Beowulf was awesome. Everyone should see it in digital 3D or Imax 3D if possible. Neil Gaiman proves himself a genius yet again.
True, Beowulf is a story almost entirely about heroism; his arrogant promises don't piss you off, they make you side with him more. He is right up there with Ulysses, without the whining. But Gaiman wrote him into this movie also as an incredibly sympathetic, suffering character, who never ends up getting what he wants. We can feel for him or condemn him; that's the beauty of the writing. The script was excellent.
Some people were disturbed enough at the fact that Grendel's mother lives in the end to write off the movie as a poor adaptation. Yes, in the original poem Beowulf is a hero mostly because he kills Grendel and his mother; but in this adaptation, Gaiman successfully grasps onto important themes of Beowulf's personal story, and uses Beowulf's failure to kill Grendel's mother as a device by which he can make his adapted theme clearer; I imagine that this is the best way to make a reasonably good movie out of a poem so epic in length.
In the movie, Beowulf lives his life out as a hero, never quite feeling like one; all of his subjects believe he has killed both Grendel and his demon mother; he is living a lie. The melancholic undertone was engaging cinematically, and it lent credence to his failure to kill Grendel's mother. His final battle with the dragon is charged with obvious parallels between Beowulf in his old age, and Grendel in their battle decades ago; Beowulf is chained to the dragon as Grendel was chained to him, and Beowulf finds he needs to slice his own arm off in order to tear out the dragon's heart, just as Grendel's arm was rent during his battle with Beowulf.
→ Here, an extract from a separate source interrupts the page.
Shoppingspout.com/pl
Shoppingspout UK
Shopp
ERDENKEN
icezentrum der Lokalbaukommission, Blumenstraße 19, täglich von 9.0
In the end, the non-heroic main theme was evident: we are all the same, all one. We live and die with our own pain, our own failures, and our own hopes and dreams. Beowulf is the monster he killed, and a monster still remains ... he kills the monster of the day, but "his demon" lives on; I thought it was incredibly well done.
On another note,
Neil Gaiman has just blogged about the movie and the reviews that it has been getting (Christians seem to like it, English teachers seem to like it, random people don't); bottom line? Go see it. It will bring you closer to God (along with f#&%ing me like an animal).